I talk a lot about bringing automation to production ops because it's the next problem to solve.
Let me explain.
- Almost everyone is moving to the cloud because it brings agility, allowing faster development and innovation.
- We have tools to automate other parts of the software development lifecycle, whether it’s running tests, building artifacts, configuration management, or deployments.
But sadly, managing the environment once it's in production is still an almost entirely manual job.
A ton of tools help you observe your environment and maybe half a ton help you route things and deduplicate them.
But there's hardly anything out there that actually fixes your environment.
And that's unfortunate because I pity the poor SREs who deal with this vastly faster pace of innovation and software development lifecycle.
They're getting code faster. It's more complex and even multi-cloud. It's got both Kubernetes and VMs alongside a bunch of microservices.

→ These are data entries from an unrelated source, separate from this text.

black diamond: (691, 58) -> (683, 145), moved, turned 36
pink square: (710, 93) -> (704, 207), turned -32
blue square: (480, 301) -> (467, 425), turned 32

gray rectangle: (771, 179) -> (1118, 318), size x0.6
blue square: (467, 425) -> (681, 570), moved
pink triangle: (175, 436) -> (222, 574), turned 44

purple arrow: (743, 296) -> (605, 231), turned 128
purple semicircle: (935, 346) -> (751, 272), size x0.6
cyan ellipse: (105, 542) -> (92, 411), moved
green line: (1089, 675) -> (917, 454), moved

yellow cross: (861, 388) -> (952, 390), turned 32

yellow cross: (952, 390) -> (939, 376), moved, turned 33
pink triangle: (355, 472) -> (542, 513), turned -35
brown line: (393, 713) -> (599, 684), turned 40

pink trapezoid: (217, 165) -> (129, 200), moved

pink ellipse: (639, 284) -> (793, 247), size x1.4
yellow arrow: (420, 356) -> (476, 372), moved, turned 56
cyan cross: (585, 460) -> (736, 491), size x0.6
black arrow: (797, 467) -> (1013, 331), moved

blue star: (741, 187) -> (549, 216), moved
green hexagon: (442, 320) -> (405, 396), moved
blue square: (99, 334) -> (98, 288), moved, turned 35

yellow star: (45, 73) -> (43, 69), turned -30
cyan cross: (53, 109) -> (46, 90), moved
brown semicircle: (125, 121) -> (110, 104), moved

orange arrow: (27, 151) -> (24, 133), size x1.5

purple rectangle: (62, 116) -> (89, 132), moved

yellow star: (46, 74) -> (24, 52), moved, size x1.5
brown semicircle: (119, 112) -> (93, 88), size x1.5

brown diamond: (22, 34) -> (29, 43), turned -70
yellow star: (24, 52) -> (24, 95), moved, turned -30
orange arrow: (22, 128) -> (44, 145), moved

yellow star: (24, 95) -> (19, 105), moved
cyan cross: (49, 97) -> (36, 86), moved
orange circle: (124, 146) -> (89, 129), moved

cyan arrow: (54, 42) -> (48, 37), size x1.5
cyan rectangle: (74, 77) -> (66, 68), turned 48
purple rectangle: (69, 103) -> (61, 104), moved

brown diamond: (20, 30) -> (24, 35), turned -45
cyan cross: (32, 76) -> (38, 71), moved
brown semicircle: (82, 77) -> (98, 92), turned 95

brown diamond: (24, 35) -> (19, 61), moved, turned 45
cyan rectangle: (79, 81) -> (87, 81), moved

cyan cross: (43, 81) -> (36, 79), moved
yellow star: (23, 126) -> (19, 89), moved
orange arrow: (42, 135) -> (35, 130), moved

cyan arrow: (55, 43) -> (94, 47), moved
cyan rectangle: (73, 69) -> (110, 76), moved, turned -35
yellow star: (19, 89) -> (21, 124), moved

And they're responsible for plugging the holes in the dike wherever they happen, and the dikes are only getting bigger.
The only way to keep up with this challenging job is by ensuring that:
- the things that you do repetitively get automated away.
- the things that get escalated can be moved into processes so that your 1st line can manage them without escalation.
- things that happen for the first time can be debugged fleet-wide in parallel.
Personally, I never got excited when there was one more dashboard to look at or slightly better routing of an incident to somebody.
But I do get excited when some incident gets automated away forever because that reduces my labor, helping me keep up with an ever-growing, complex environment.
That's the reason we need automation in production ops today.